I believe there was a substantial pre-release @wikus. Official launch detailed here.


----------



## DangerDave (3/7/17)

Andre said:


> I believe there was a substantial pre-release @wikus. Official launch detailed here.



Hahahaha then the only votes that Blackout can get are from the lucky guys who got samples? Surely it would be fairer to the other juice makers to only have juices that are readily available?

Reactions: Like 1 | Agree 7


----------



## wikus (3/7/17)

One more thing isn't XXX and Trinity ICE supposed to be in the MENTHOL group only?

Reactions: Like 1 | Agree 1


----------



## incredible_hullk (3/7/17)

wikus said:


> Where can i buy some to try it out?



We not in the in group to be part of a substantial pre release @wikus

Reactions: Like 1 | Agree 2


----------



## incredible_hullk (3/7/17)

Andre said:


> I believe there was a substantial pre-release @wikus. Official launch detailed here.



@Andre may I ask when the voting closes? I wanna see if I can get a bottle of blackout and see if a change of vote is needed


----------



## Nailedit77 (3/7/17)

incredible_hullk said:


> @Andre may I ask when the voting closes? I wanna see if I can get a bottle of blackout and see if a change of vote is needed


Pm me


----------



## Scott (3/7/17)

Mark Beetge said:


> BLACKOUT-SICKBOY77 FOR THE WIN.


Krypton Fusion to win.

Reactions: Like 2


----------



## Deckie (3/7/17)

I'm lost here. How can one vote for a juice that's not readily available yet? Surely it can't be on the list! @Sickboy77 where can I buy Blackout so that I may try it out? Thanks in advance.


----------



## Kuhlkatz (3/7/17)

incredible_hullk said:


> @Andre may I ask when the voting closes? I wanna see if I can get a bottle of blackout and see if a change of vote is needed


14 days.. Check post #1

EDIT - Might need to scroll down, as the link seems to go to the vote, not the actual post.

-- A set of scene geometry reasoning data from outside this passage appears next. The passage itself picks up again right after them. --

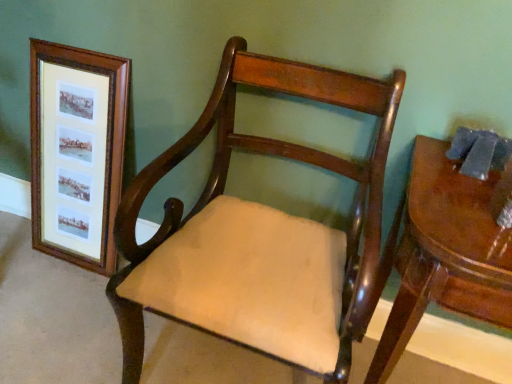 Question: In the image, is wooden frame at left on the left side or the right side of mahogany wood chair at center?

Choices:
 (A) left
 (B) right

Answer: (A)

Question: From a real-world perspective, is wooden frame at left above or below mahogany wood chair at center?

Choices:
 (A) below
 (B) above

Answer: (A)

Question: Which object is positioned closest to the wooden frame at left?

Choices:
 (A) mahogany wood chair at center
 (B) glossy wood table at right

Answer: (A)

Question: Which object is positioned farthest from the glossy wood table at right?

Choices:
 (A) mahogany wood chair at center
 (B) wooden frame at left

Answer: (B) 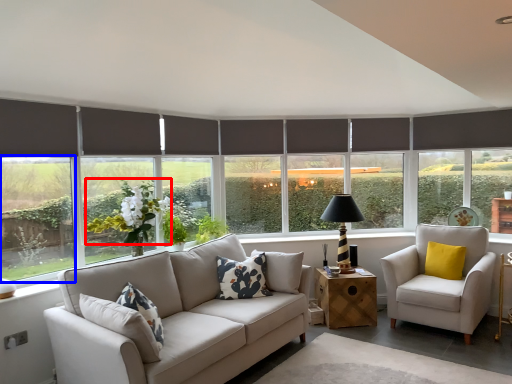 Question: Which point is closer to the camera, flower (highlighted by a red box) or window screen (highlighted by a blue box)?

Choices:
 (A) flower
 (B) window screen

Answer: (B) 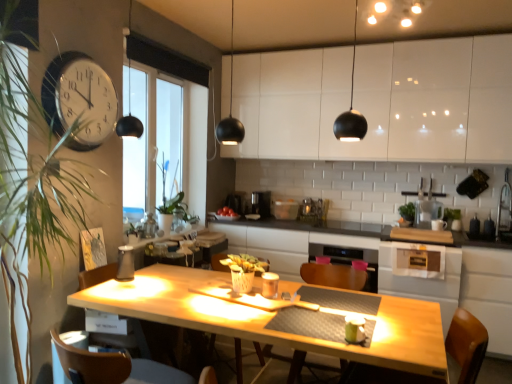 Question: Is black plastic coffee machine at center, the second coffee machine viewed from the left, wider or thinner than brown wood chair at lower left, marked as the 2th chair in a right-to-left arrangement?

Choices:
 (A) thin
 (B) wide

Answer: (A)

Question: Is black plastic coffee machine at center, which is the 1th coffee machine in right-to-left order, in front of or behind brown wood chair at lower left, which ranks as the first chair in left-to-right order, in the image?

Choices:
 (A) front
 (B) behind

Answer: (B)

Question: Considering the real-world distances, which object is farthest from the wooden chair at center?

Choices:
 (A) white glossy clock at upper left
 (B) transparent plastic pitcher at upper right, placed as the first appliance when sorted from right to left
 (C) white glossy cabinets at upper center
 (D) warm matte ceiling lights at upper center
 (E) matte silver kettle at lower left, arranged as the 2th appliance when viewed from the top

Answer: (D)

Question: Which of these objects is positioned closest to the green leafy plant at left, the first plant in the front-to-back sequence?

Choices:
 (A) transparent glass window at center
 (B) brown wood chair at lower left, which ranks as the first chair in left-to-right order
 (C) white glossy clock at upper left
 (D) wooden chair at lower right, which is counted as the 2th chair, starting from the left
 (E) black plastic coffee machine at center, the second coffee machine viewed from the left

Answer: (C) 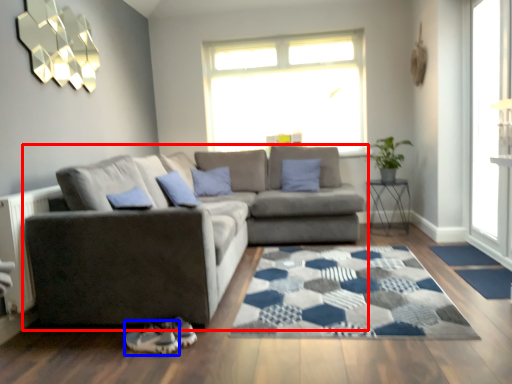 Question: Which object appears closest to the camera in this image, studio couch (highlighted by a red box) or shoe (highlighted by a blue box)?

Choices:
 (A) studio couch
 (B) shoe

Answer: (B)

Reactions: Like 1 | Thanks 1


----------



## Nailedit77 (3/7/17)

I really don't understand what all the fuss is about... I sent out plenty samples to ppl around the country. If this is causing issues @Andre pls remove Blackout from the lists. 
Launch is on the 15th July, @Silver sorry for posting this here. Just think all of this is silly, my 5c


----------



## DangerDave (3/7/17)

Sickboy77 said:


> Pm me


Me too!


----------



## Rob Fisher (3/7/17)

Sickboy77 said:


> I really don't understand what all the fuss is about... I sent out plenty samples to ppl around the country. If this is causing issues @Andre pls remove Blackout from the lists.
> Launch is on the 15th July, @Silver sorry for posting this here. Just think all of this is silly, my 5c



There is no fuss @Sickboy77! You asked permission and was granted by the judge... if anything you are at a big disadvantage because of it.


----------



## Nailedit77 (3/7/17)

Rob Fisher said:


> There is no fuss @Sickboy77! You asked permission and was granted by the judge... if anything you are at a big disadvantage because of it.


@Rob Fisher someone added Blackout to the list, I simply asked @Andre if it would be a problem as it has not been released as yet. He said its fine, so why would this put me at a disadvantage?
I simply asked the question as I knew something like this would pop up.


----------



## Rob Fisher (3/7/17)

Sickboy77 said:


> @Rob Fisher someone added Blackout to the list, I simply asked @Andre if it would be a problem as it has not been released as yet. He said its fine, so why would this put me at a disadvantage?
> I simply asked the question as I knew something like this would pop up.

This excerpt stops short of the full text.